No século XXI a par da transnacionalização levada a efeito pelos movimentos de capitais e de pessoas, pela mercantilização da cultura e pelos desportos, vemos um espaço público transnacional se constituir onde a diplomacia cidadã, mais do que um supletivo não-governamental para políticas externas de estados nacionais ou de estados estrangeiros, busca a unidade de ação transfronteira para garantir os direitos humanos e civis dos povos que efetivamente representa.

Nelson Mandela em 1/11/2006 ao aceitar o Prêmio Embaixador de Consciência que lhe foi conferido pela Anistia Internacional13 disse: “As pessoas que vivem sumidas na pobreza são as que têm menos acesso a esse poder que lhes permitiria forjar políticas, forjar seu futuro. Mas tem direito a se expressar. Não devem ser obrigadas a permanecerem sentadas, em silêncio, enquanto o “desenvolvimento” é propagado ao seu redor e as suas custas.”.

Onde a diplomacia convencional falhar, aquelas pessoas terão que recorrer a seu direito de se expressar – poderão forjar sua política externa, seu futuro, através da diplomacia cidadã.

Comafrica.org está aberto na área da Diplomacia Cidadã, ou seja, a diplomacia que assessora a sociedade civil “dos de baixo” a estabelecer parcerias com outras instituições de pesquisa, ensino e demais organizações com o objetivo de reconstruir a cooperação internacional através do resgate da memória, da difusão de informação e da revitalização dos espaços públicos, criando um espaço para cooperação com a África no Rio de Janeiro.

* Cientista Político e Consultor Lingüístico. Ex-Presidente do Comitê Brasileiro de Solidariedade aos Povos da África do Sul e Namíbia. Atualmente Consultor independente e Diretor de Relações Internacionais do Instituto Comafrica.

1 Em 1984 a IURI-Institutos Unificados de Relações Internacionais apresentou ao então Chefe do Depto. da África (DEAF) do Itamaraty, Emb Asdrúbal Ulyssea o “Programa de Estudos e Pesquisas para a Cooperação do Brasil com a África Austral, PROCOOPI—BRASIL/ÁFRICA AUSTRAL “ concebido e em execução pela entidade visando ao intercâmbio com quadros acadêmicos dos movimentos de libertação nacional ANC(Congresso Nacional Africano da África do Sul), SWAPO da Namíbia e do UNIN (Instituto das Nações Unidas para a Namíbia). Verbal e secamente o chefe do DEAF deu seu veredicto ” temos relações com aquele país (nota: a África do Sul aparteísta), nossa linha aérea voa para lá e não podemos abrigar aqui uma quinta coluna.”. O programa apresentado encontra-se publicado emIURI-Estudos Internacionais, Rio de Janeiro, I (1) 1984. p; 93-98 (português e 99 –104 (inglês)

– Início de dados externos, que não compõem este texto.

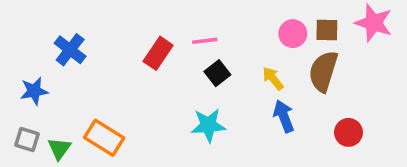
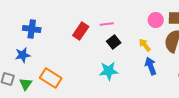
blue cross: (70, 50) -> (32, 29), turned -30
blue star: (34, 91) -> (23, 55), moved

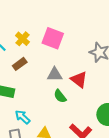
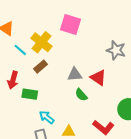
pink square: (53, 38) -> (71, 25), moved
yellow cross: (22, 39) -> (42, 42), size x1.5

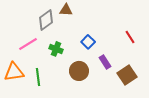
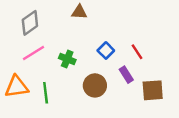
gray diamond: (46, 20) -> (30, 23), moved
red line: (130, 37) -> (137, 52), moved
brown square: (127, 75) -> (153, 90), turned 30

2 Depoimento do então Encarregado de Negócios do Brasil na Cidade do Cabo: Sem aviso prévio, particular ou oficial, viajou para a África do Sul uma equipe de futebol da Portuguesa Santista, para jogar uma partida contra o selecionado de Cape Town. Estava eu na Chancelaria quando da Capitania do Porto me avisaram da chegada da delegação, por navio, e me informaram que os atletas já haviam partido para o local do jogo. Apressei-me o mais que pude e, chegando ao estádio (um campo pequeno, como o do Flamengo dos anos vinte, na rua Paissandu), fui diretamente para o vestiário. Os atletas já uniformizados preparavam-se para entrar em campo quando uma autoridade local gritou: “Os três negros não podem jogar!”. Imediatamente devolvi-lhe o grito, em tom mais alto que o seu: “Pois nenhum jogador entrará em campo!”. A partida não aconteceu. Temi que as arquibancadas desabassem, o que, graças a Deus, também não aconteceu.
Recebi logo depois telegrama do ltamaraty que dizia haver o presidente Kubitschek ordenando que eu fosse elogiado. A emoção foi redobrada, pois lembrei-me do meu avô paterno, Joaquim Serra, destacado abolicionista e de meus pais, que me educaram. Houve protestos americanos contra o apartheid. Comparados, entretanto, com aqueles que Washington faz quando em qualquer país da América Latina se ofendem os direitos humanos, o protesto ianque foi fraco, como se o apartheid não fosse uma das maiores agressões possíveis aos direitos do ser humano. cf artigo de Joaquim de Almeida Serra na Tribuna da Imprensa, Rio de Janeiro . transcrito em http://members.fortunecity.es/barneyconstancio/combate_aos_entreguistas.htm

3 Sobre o movimento contra o apartheid esportivo na África do Sul e o impacto nacional e internacional da vitimização dos jogadores brasileiros cf ALEGI, Peter, Laduma! Soccer, Politics and Society in South Africa, University of Kwazulu-Natal Press , Scottsville, 2004, p.116

4 CONSTITUIÇÃO DA REPÚBLICA FEDERATIVA DO BRASIL. Título I Dos Princípios Fundamentais Art. 4º – A República Federativa do Brasil rege-se nas suas relações internacionais pelos seguintes princípios:...VIII – repúdio ao terrorismo e ao racismo;

5 O Ministério das Relações Exteriores do Brasil é conhecido pelo nome do palácio onde está sediado.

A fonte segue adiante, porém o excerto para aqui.